The bad: In our current state, healthcare costs are continuing to rise, Medicare is in need of an overhaul, and many people lack confidence in the long-term viability of employer-based insurance due to changing demographics in the workplace.
The good: In a word, consumerization. Up until recently, physicians, facilities, and insurance companies held most of the power in healthcare. In recent years, however, patients have started demanding more. More convenience. More transparency. More choice. Gone are the days when a person would simply take a doctor’s word for a test or treatment. People are starting to ask “why” and “how.” Why is that test necessary? And how much will it cost?
At the forefront of this trend are healthcare consumer accounts, or HSAs, which were created in 2003 in order to give individuals covered by high-deductible health plans tax-preferred treatment of the money they save for their medical expenses. For the first decade or so of their existence, most people treated HSAs as a mysterious, yet useful tool, using them to pay for office visits and prescriptions, but doing little research on their other merits.
Little by little, word started spreading about much more valuable benefits, such as the triple tax deduction HSAs offer.
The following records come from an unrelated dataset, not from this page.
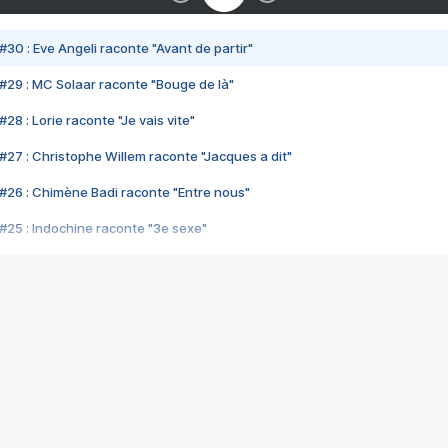
#30 : Eve Angeli raconte "Avant de partir"
#29 : MC Solaar raconte "Bouge de là"
28 : Lorie raconte "Je vais vite"
#27 : Christophe Willem raconte "Jacques a dit"
#26 : Chimène Badi raconte "Entre nous"
#25 : Indochine raconte "3e sexe"
#24 : Zaho raconte "C'est chelou"
#23 : Patrick Bruel raconte "Au café des délices"
#22 : Kyo raconte "Le chemin"
#21 : Nolwenn Leroy raconte "Cassé"
#20 : Patrick Hernandez raconte "Born to be alive"
#19 : Lorie raconte "Près de moi"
Beyond the fact that contributions to an HSA are tax-deductible, they also combine the advantages of traditional and Roth retirement accounts. In other words, funds grow tax-free and distributions remain untaxed, as long as they’re used for qualified medical expenses.
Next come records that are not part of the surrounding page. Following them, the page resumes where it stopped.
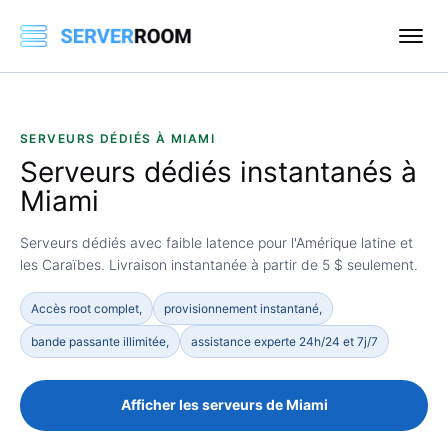
SERVEURS DÉDIÉS À MIAMI
Serveurs dédiés instantanés à
Miami
Serveurs dédiés avec faible latence pour l'Amérique latine et
les Caraïbes. Livraison instantanée à partir de 5 $ seulement.
Accès root complet,
provisionnement instantané,
bande passante illimitée,
assistance experte 24h/24 et 7j/7
Afficher les serveurs de Miami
Now, people are starting to use their HSAs as an addition to traditional retirement savings accounts. During retirement, the money in an HSA can be withdrawn for non-healthcare expenses and taxed just as it would if it was invested in in a traditional IRA, with the added perk of no mandatory disbursements.
It’s taken a decade or two, but it’s dawning on people that the future of health insurance lies in accountability and ownership. The funds in their health savings account aren’t sheets of Monopoly money. The money is real. The money is theirs forever. And the money can grow or dwindle based on their behavior, choices, and demand for control over every stage of their healthcare journey.